When the “Crypto Winter” hit in 2018, many sceptics believed that it was the end of the road for Cryptocurrencies. The scams that came in 2018, saw many investors lose out on a great deal of money and its reputation too took a nosedive. In fact, E&Y released a market study in 2018, wherein it was observed that cyber theft resulted in loss of $1.5 million per month.
Market capitalization of the same too fell drastically. According to FXCM, the total market capitalization of digital currencies fell to nearly $100 billion in December 2018. Bitcoin prices nosedived from more than US$20,000 in December 2017 to less than US$3,200 in December 2018.
Now cut to 2020, the Bitcoin prices have rallied to create new records to hit the year high of $11,000 on August 2, further strengthening to above the $11,200 mark on August 3. This has made the Wall Street to sit up and take a look at Bitcoin and cryptocurrencies more seriously. Stats from CoinMarketCap shows that the percentage of total market capitalization of the Bitcoin is close to 67.98% at the start of January and still holding fort despite blip to 61% as on August 3.
Institutional Investors and Fintech
Chainalysis suggests that this could entice institutional investors from Wall Street to make bigger and bolder moves when it comes to the transfer of Bitcoins and Cryptocurrencies. The Chainanalysis team in its blog post observes that as of June, North America is the epicenter of this change with 90% of the cryptocurrency transfer volume coming from professional-sized transfers. Now one of the reasons for this could be that there is an increasing number of the growing class of institutional investors whose transfers account for the increasing dominance of professionals in the North American market since December 2019.
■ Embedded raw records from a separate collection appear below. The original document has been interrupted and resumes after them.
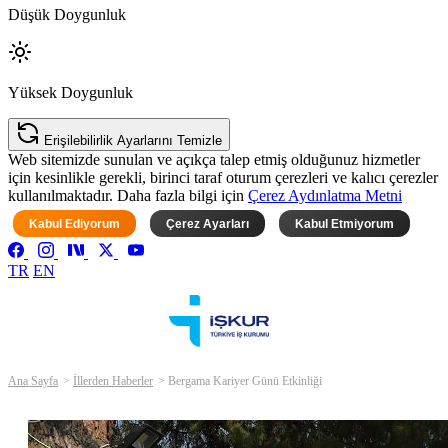
Düşük Doygunluk
Yüksek Doygunluk
Erişilebilirlik Ayarlarını Temizle
Web sitemizde sunulan ve açıkça talep etmiş olduğunuz hizmetler
için kesinlikle gerekli, birinci taraf oturum çerezleri ve kalıcı çerezler
kullanılmaktadır. Daha fazla bilgi için
Çerez Aydınlatma Metni
Kabul Ediyorum
Çerez Ayarları
Kabul Etmiyorum
TR
EN
Ana Sayfa
İllerden Haberler
Bergama Kariyer Günü Etkinliği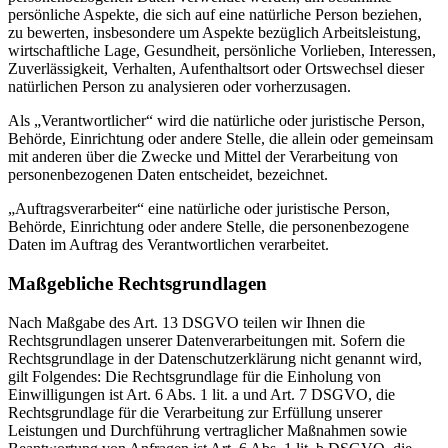
persönliche Aspekte, die sich auf eine natürliche Person beziehen,
zu bewerten, insbesondere um Aspekte bezüglich Arbeitsleistung,
wirtschaftliche Lage, Gesundheit, persönliche Vorlieben, Interessen,
Zuverlässigkeit, Verhalten, Aufenthaltsort oder Ortswechsel dieser
natürlichen Person zu analysieren oder vorherzusagen.
Als „Verantwortlicher“ wird die natürliche oder juristische Person,
Behörde, Einrichtung oder andere Stelle, die allein oder gemeinsam
mit anderen über die Zwecke und Mittel der Verarbeitung von
personenbezogenen Daten entscheidet, bezeichnet.
„Auftragsverarbeiter“ eine natürliche oder juristische Person,
Behörde, Einrichtung oder andere Stelle, die personenbezogene
Daten im Auftrag des Verantwortlichen verarbeitet.
Maßgebliche Rechtsgrundlagen
Nach Maßgabe des Art. 13 DSGVO teilen wir Ihnen die
Rechtsgrundlagen unserer Datenverarbeitungen mit. Sofern die
Rechtsgrundlage in der Datenschutzerklärung nicht genannt wird,
gilt Folgendes: Die Rechtsgrundlage für die Einholung von
Einwilligungen ist Art. 6 Abs. 1 lit. a und Art. 7 DSGVO, die
Rechtsgrundlage für die Verarbeitung zur Erfüllung unserer
Leistungen und Durchführung vertraglicher Maßnahmen sowie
As per Coin Dance, the weekly Bitcoins volumes indicate that there has been volume worth $5.08billion as on August 1, 2020.
However, many believe that the crypto market is still fragmented despite its overwhelming support. In fact, as per a survey done by Fidelity Digital Assets, the cryptocurrency arm of Fidelity Investments, of about 800 institutional investors 74% of U.S. institutional investors find cryptocurrency appealing rest 26% still have lingering doubts. But with Wall Street showing keen interest, that number could swell. Kim Grauer, Chainalysis’ Senior Economist points out perfectly, that Wall Street’s involvement in the Bitcoin and Cryptocurrency market mature in terms of greater transparency and price stability.
Grauer expects the role of regulators and the exchanges could grow much more deeper and with better liquidity and price discovery mechanisms, the institutional players could be attracted towards it once the sense of transparency sets in.